Task data:
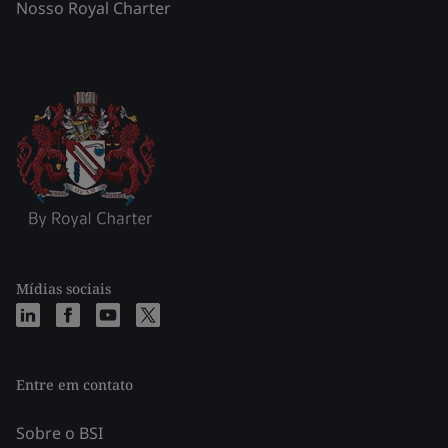
Nosso Royal Charter
Mídias sociais
Entre em contato
Sobre o BSI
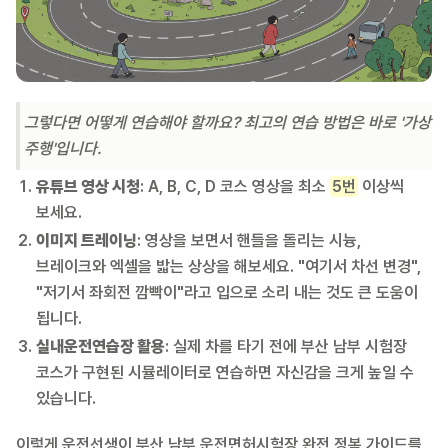
그렇다면 어떻게 연습해야 할까요? 최고의 연습 방법은 바로 '가상
주행'입니다.
유튜브 영상 시청
: A, B, C, D 코스 영상을 최소
5번
이상씩
보세요.
이미지 트레이닝
: 영상을 보면서 핸들을 돌리는 시늉,
브레이크와 엑셀을 밟는 상상을 해보세요. "여기서 차선 변경",
"저기서 좌회전 깜빡이"라고 입으로 소리 내는 것도 큰 도움이
됩니다.
실내운전연습장 활용
: 실제 차를 타기 전에 부산 남부 시험장
코스가 구현된 시뮬레이터로 연습하면 자신감을 크게 높일 수
있습니다.
이렇게 운전선생이 부산 남부 운전면허시험장 완전 정복 가이드를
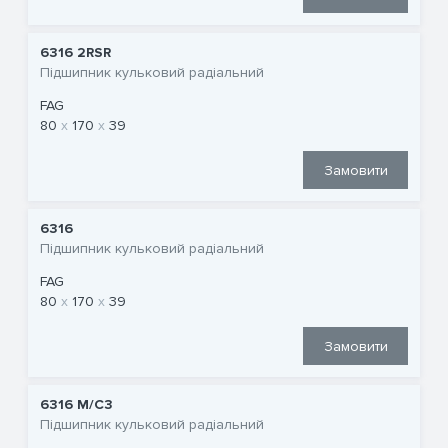
6316 2RSR
Підшипник кульковий радіальний
FAG
80
170
39
Замовити
6316
Підшипник кульковий радіальний
FAG
80
170
39
Замовити
6316 M/C3
Підшипник кульковий радіальний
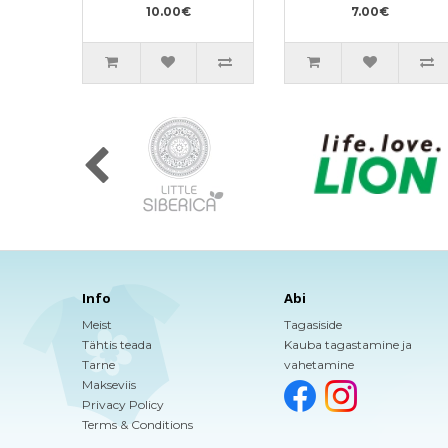
10.00€
7.00€
Info
Abi
Meist
Tagasiside
Tähtis teada
Kauba tagastamine ja
Tarne
vahetamine
Makseviis
Privacy Policy
Terms & Conditions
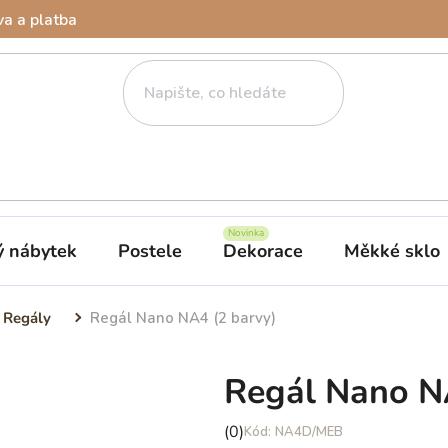
a a platba
ý nábytek
Postele
Dekorace
Měkké sklo
Regály
Regál Nano NA4 (2 barvy)
Regál Nano N
Průměrné
(0)
NA4D/MEB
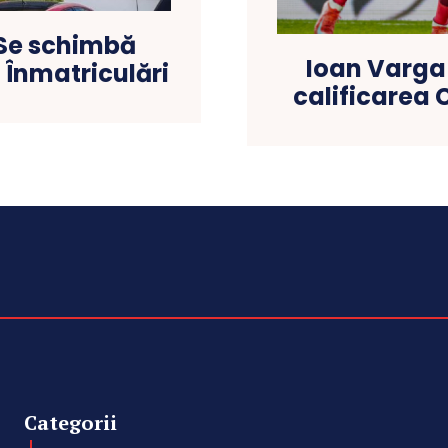
! Se schimbă
Ioan Varga
 Înmatriculări
calificarea 
Categorii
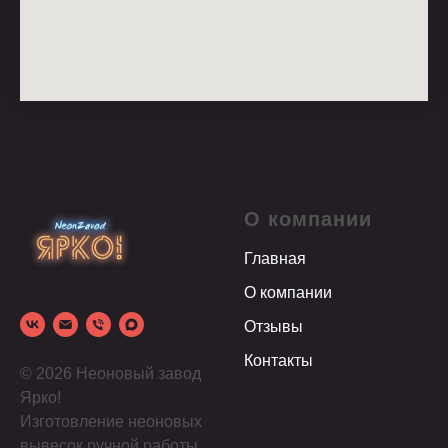
О компании
Главная
О компании
Отзывы
Контакты
© 2026 Неоновый завод
Ярко!
Изготовление неоновых
вывесок ручной работы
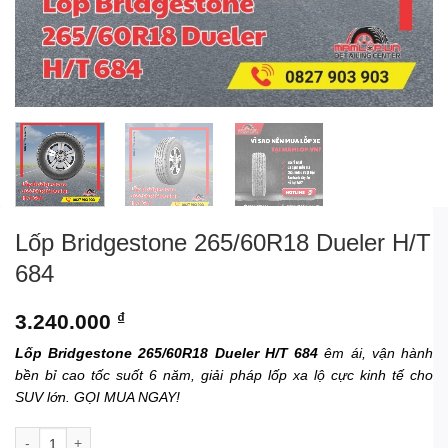
Lốp Bridgestone 265/60R18 Dueler H/T
684
3.240.000
₫
Lốp Bridgestone 265/60R18 Dueler H/T 684
êm ái, vận hành
bền bỉ cao tốc suốt 6 năm, giải pháp lốp xa lộ cực kinh tế cho
SUV lớn. GỌI MUA NGAY!
Lốp Bridgestone 265/60R18 Dueler H/T 684 số lượng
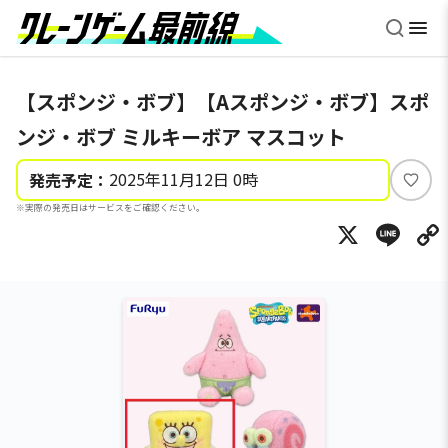
【スポンジ・ボブ】【Aスポンジ・ボブ】スポ
ンジ・ボブ ミルキーボア マスコット
2025年11月12日 0時
発売予定：
い
※実際の発売日はサービスをご確認ください。
い
X
Li
ね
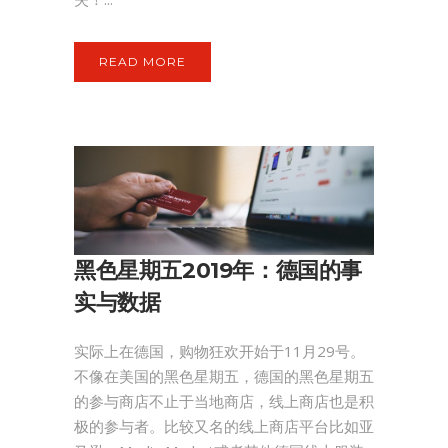
READ MORE
黑色星期五2019年：德国的事
实与数据
实际上在德国，购物狂欢开始于11月29号。
不像在美国的黑色星期五，德国的黑色星期五
的参与商店不止于当地商店，线上商店也是积
极的参与者。比较又名的线上商店平台比如亚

Action item: Copy out each line of the data that holds the string "Bridgestone".

Written solution:
Lốp Bridgestone 265/60R18 Dueler H/T
Lốp Bridgestone 265/60R18 Dueler H/T 684
Lốp Bridgestone 265/60R18 Dueler H/T 684 số lượng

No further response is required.